Como seria importante que, nas nossas Universidades, os dirigentes, mestres e funcionários cuidassem com mais carinho de dois aspectos deixados em segundo plano: a modernização das salas de aula e a organização de bibliotecas com critério de aprofundamento nas raízes da cultura ocidental. Um fato chocante me chacoalhou, por esses dias, na Universidade Federal de Juiz de Fora: queria doar uma coleção de cem volumes, magnificamente editados (entre 1996 e 1999), pela Presidência da República da Colômbia, acerca das fontes da formação do Estado colombiano, ao ensejo da magna obra administrativa e legislativa de Francisco de Paula Santander (1792-1840) e Simon Bolívar (1783-1830), os fundadores das instituições do vizinho país. Não consegui levar a termo a doação ao acervo do Centro de Estudos Ibéricos da UFJF, por força de um estúpido critério: somente eram aceitas, como doação, pela Biblioteca Central da Universidade, obras editadas depois do ano 2000, segundo me explicou a diretora, “porque as anteriores estão na Internet”. Caberia perguntar se está na Internet a coleção Migne, por exemplo, que os nossos amigos argentinos se orgulham de ter para consulta de seus alunos na Biblioteca da Faculdade de Teologia da Universidade Católica Argentina, em Buenos Aires... Para os interessados na coleção das obras colombianas que ia doar à UFJF, uma notícia positiva: ela repousa, muito bem organizada, na biblioteca do Instituto Histórico e Geográfico de Juiz de Fora, que de braços abertos aceitou a minha doação....
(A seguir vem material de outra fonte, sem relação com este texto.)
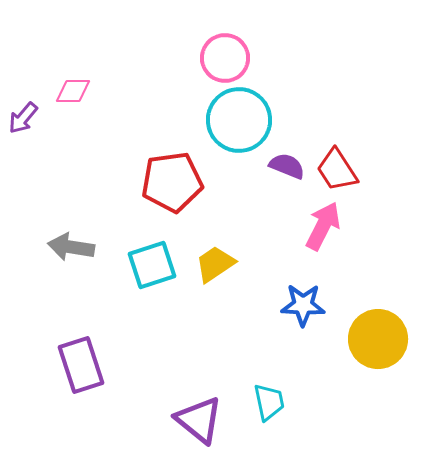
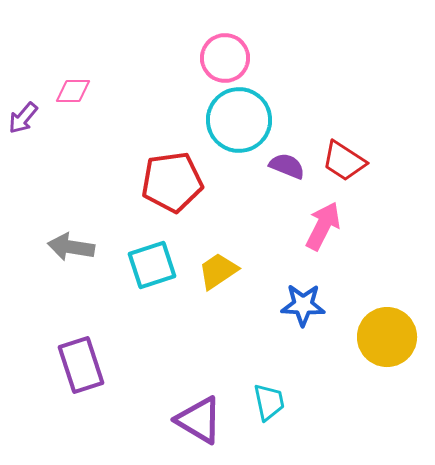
red trapezoid: moved 7 px right, 9 px up; rotated 24 degrees counterclockwise
yellow trapezoid: moved 3 px right, 7 px down
yellow circle: moved 9 px right, 2 px up
purple triangle: rotated 8 degrees counterclockwise
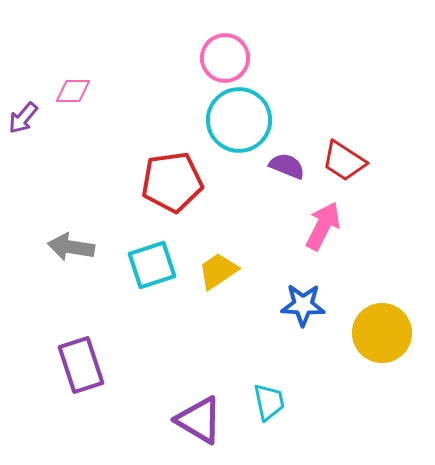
yellow circle: moved 5 px left, 4 px up
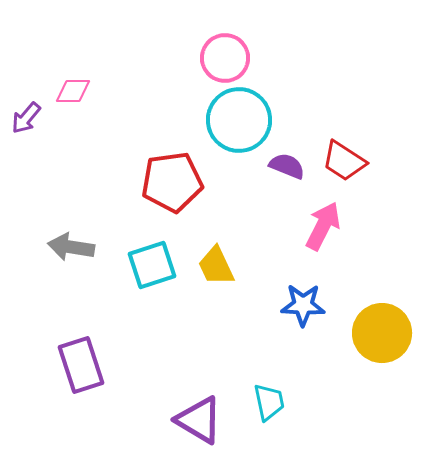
purple arrow: moved 3 px right
yellow trapezoid: moved 2 px left, 5 px up; rotated 81 degrees counterclockwise
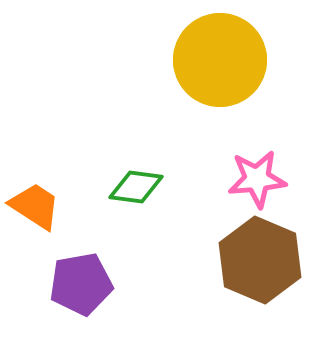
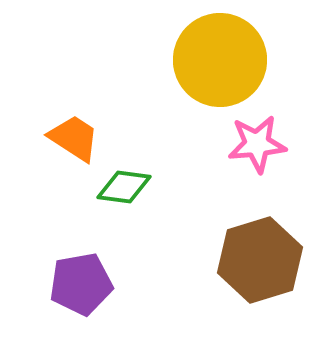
pink star: moved 35 px up
green diamond: moved 12 px left
orange trapezoid: moved 39 px right, 68 px up
brown hexagon: rotated 20 degrees clockwise
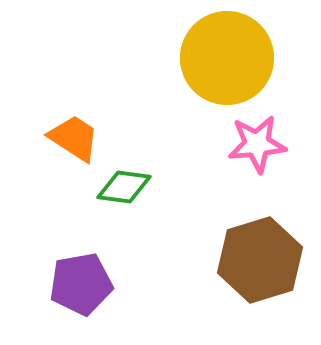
yellow circle: moved 7 px right, 2 px up
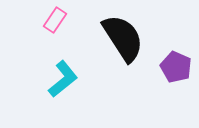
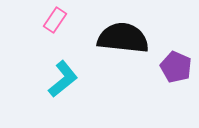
black semicircle: rotated 51 degrees counterclockwise
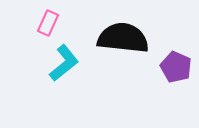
pink rectangle: moved 7 px left, 3 px down; rotated 10 degrees counterclockwise
cyan L-shape: moved 1 px right, 16 px up
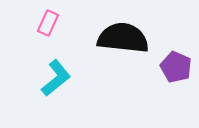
cyan L-shape: moved 8 px left, 15 px down
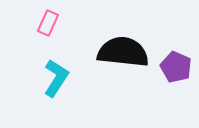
black semicircle: moved 14 px down
cyan L-shape: rotated 18 degrees counterclockwise
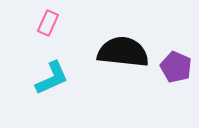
cyan L-shape: moved 4 px left; rotated 33 degrees clockwise
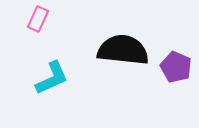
pink rectangle: moved 10 px left, 4 px up
black semicircle: moved 2 px up
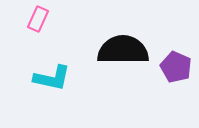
black semicircle: rotated 6 degrees counterclockwise
cyan L-shape: rotated 36 degrees clockwise
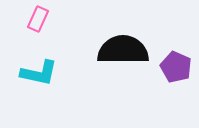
cyan L-shape: moved 13 px left, 5 px up
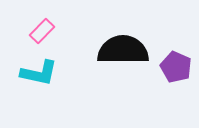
pink rectangle: moved 4 px right, 12 px down; rotated 20 degrees clockwise
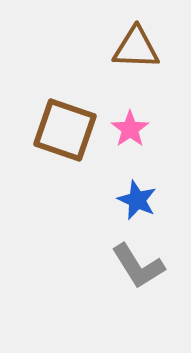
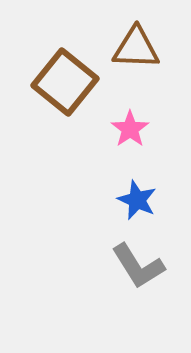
brown square: moved 48 px up; rotated 20 degrees clockwise
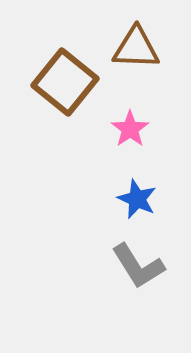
blue star: moved 1 px up
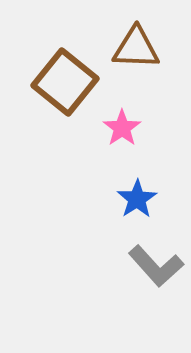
pink star: moved 8 px left, 1 px up
blue star: rotated 15 degrees clockwise
gray L-shape: moved 18 px right; rotated 10 degrees counterclockwise
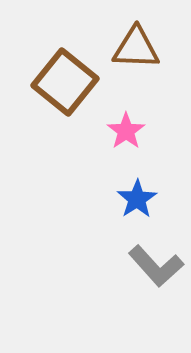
pink star: moved 4 px right, 3 px down
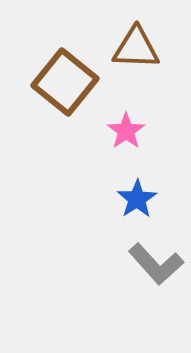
gray L-shape: moved 2 px up
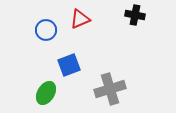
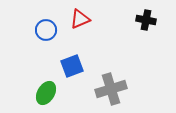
black cross: moved 11 px right, 5 px down
blue square: moved 3 px right, 1 px down
gray cross: moved 1 px right
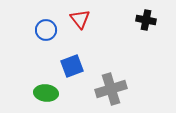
red triangle: rotated 45 degrees counterclockwise
green ellipse: rotated 65 degrees clockwise
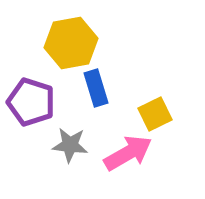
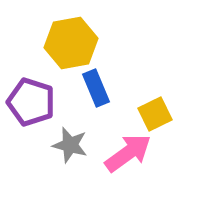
blue rectangle: rotated 6 degrees counterclockwise
gray star: rotated 9 degrees clockwise
pink arrow: rotated 6 degrees counterclockwise
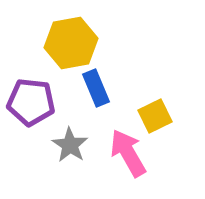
purple pentagon: rotated 12 degrees counterclockwise
yellow square: moved 2 px down
gray star: rotated 18 degrees clockwise
pink arrow: rotated 84 degrees counterclockwise
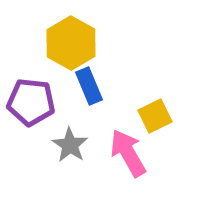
yellow hexagon: rotated 21 degrees counterclockwise
blue rectangle: moved 7 px left, 2 px up
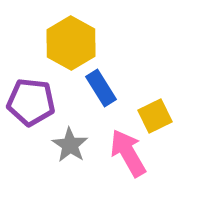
blue rectangle: moved 12 px right, 2 px down; rotated 9 degrees counterclockwise
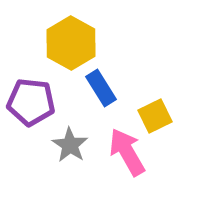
pink arrow: moved 1 px left, 1 px up
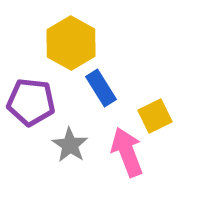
pink arrow: rotated 9 degrees clockwise
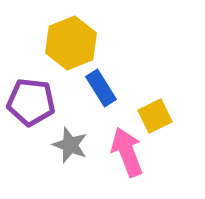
yellow hexagon: rotated 9 degrees clockwise
gray star: rotated 12 degrees counterclockwise
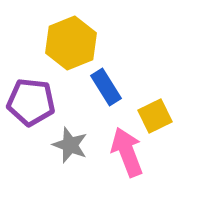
blue rectangle: moved 5 px right, 1 px up
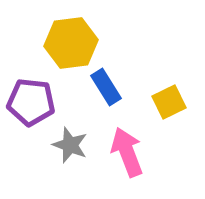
yellow hexagon: rotated 15 degrees clockwise
yellow square: moved 14 px right, 14 px up
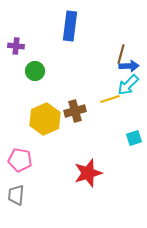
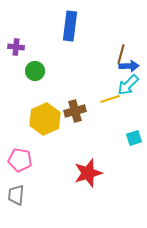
purple cross: moved 1 px down
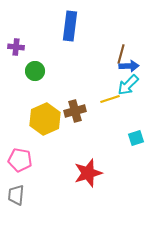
cyan square: moved 2 px right
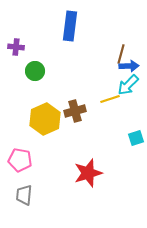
gray trapezoid: moved 8 px right
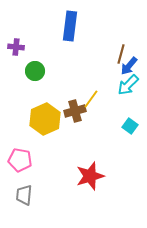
blue arrow: rotated 132 degrees clockwise
yellow line: moved 19 px left; rotated 36 degrees counterclockwise
cyan square: moved 6 px left, 12 px up; rotated 35 degrees counterclockwise
red star: moved 2 px right, 3 px down
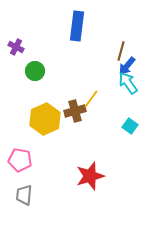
blue rectangle: moved 7 px right
purple cross: rotated 21 degrees clockwise
brown line: moved 3 px up
blue arrow: moved 2 px left
cyan arrow: moved 2 px up; rotated 100 degrees clockwise
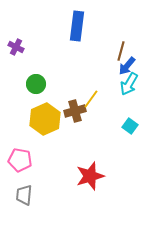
green circle: moved 1 px right, 13 px down
cyan arrow: moved 1 px right, 1 px down; rotated 115 degrees counterclockwise
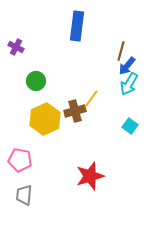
green circle: moved 3 px up
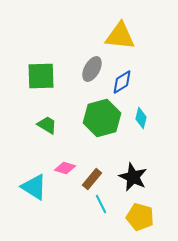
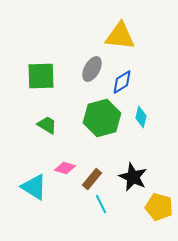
cyan diamond: moved 1 px up
yellow pentagon: moved 19 px right, 10 px up
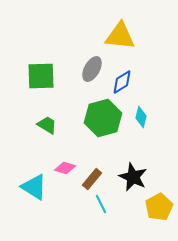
green hexagon: moved 1 px right
yellow pentagon: rotated 28 degrees clockwise
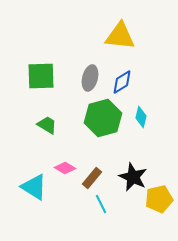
gray ellipse: moved 2 px left, 9 px down; rotated 15 degrees counterclockwise
pink diamond: rotated 15 degrees clockwise
brown rectangle: moved 1 px up
yellow pentagon: moved 8 px up; rotated 16 degrees clockwise
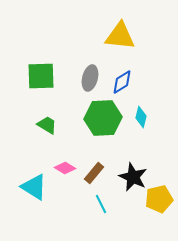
green hexagon: rotated 12 degrees clockwise
brown rectangle: moved 2 px right, 5 px up
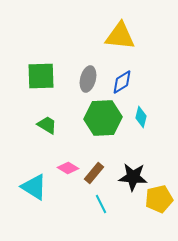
gray ellipse: moved 2 px left, 1 px down
pink diamond: moved 3 px right
black star: rotated 20 degrees counterclockwise
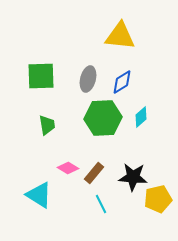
cyan diamond: rotated 35 degrees clockwise
green trapezoid: rotated 50 degrees clockwise
cyan triangle: moved 5 px right, 8 px down
yellow pentagon: moved 1 px left
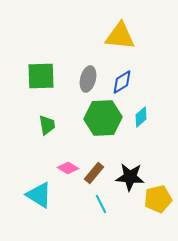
black star: moved 3 px left
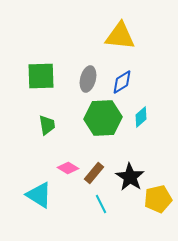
black star: rotated 28 degrees clockwise
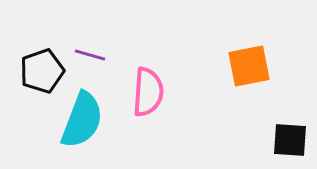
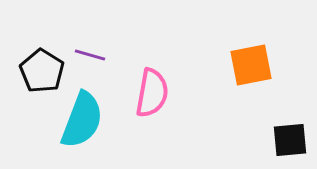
orange square: moved 2 px right, 1 px up
black pentagon: rotated 21 degrees counterclockwise
pink semicircle: moved 4 px right, 1 px down; rotated 6 degrees clockwise
black square: rotated 9 degrees counterclockwise
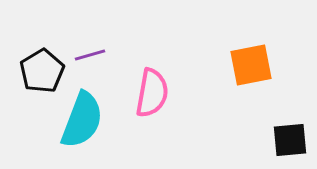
purple line: rotated 32 degrees counterclockwise
black pentagon: rotated 9 degrees clockwise
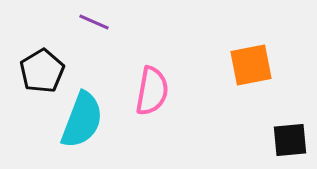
purple line: moved 4 px right, 33 px up; rotated 40 degrees clockwise
pink semicircle: moved 2 px up
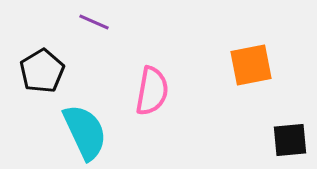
cyan semicircle: moved 3 px right, 12 px down; rotated 46 degrees counterclockwise
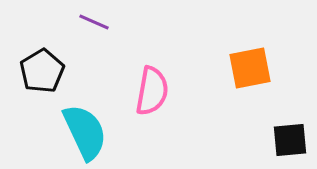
orange square: moved 1 px left, 3 px down
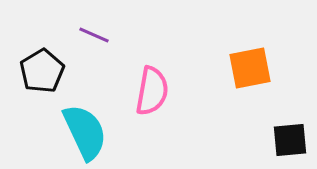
purple line: moved 13 px down
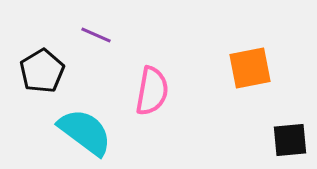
purple line: moved 2 px right
cyan semicircle: rotated 28 degrees counterclockwise
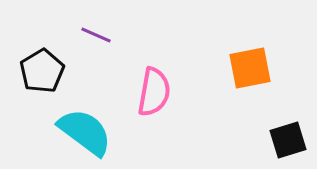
pink semicircle: moved 2 px right, 1 px down
black square: moved 2 px left; rotated 12 degrees counterclockwise
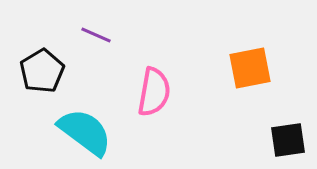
black square: rotated 9 degrees clockwise
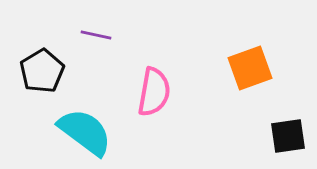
purple line: rotated 12 degrees counterclockwise
orange square: rotated 9 degrees counterclockwise
black square: moved 4 px up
Uma última observação, de caráter político, para encerrar o meu comentário: fui acordado no hotel onde fiquei hospedado, no centro de Buenos Aires, pelo barulho ensurdecedor de tambores e surdos tocados, desde o amanhecer, por militantes das centrais sindicais, que faziam as suas reivindicações infernizando a vida dos cidadãos comuns, dos turistas e dos que viajavam a trabalho. Ao longo do dia, as manifestações (“piquetes”, como os argentinos as chamam) continuavam, fechando vias e tornando caótico o já difícil trânsito da capital portenha. A polícia de Buenos Aires garantia a livre circulação de militantes, não o direito de ir e vir dos outros cidadãos! Era uma polícia a serviço dos novos “donos do poder”. Estava a Argentina, então, como o Brasil, sofrendo com as desgraças do populismo sindical.

No nosso país, o suplício dos cidadãos ficava por conta de militantes do MST, dos funcionários públicos em greve crônica e, também, dos sequazes marginais do patrimonialismo, os bandidos e os narcotraficantes. Tristes momentos estávamos a viver na América Latina com esse populismo irresponsável, que eleva tributos sem limite, coopta massas de militantes para mostrar força e desestimula a vida civil organizada das odiadas classes médias. Estávamos pagando, com certeza, como ainda pagamos agora, a conta pelas nossas escolhas erradas.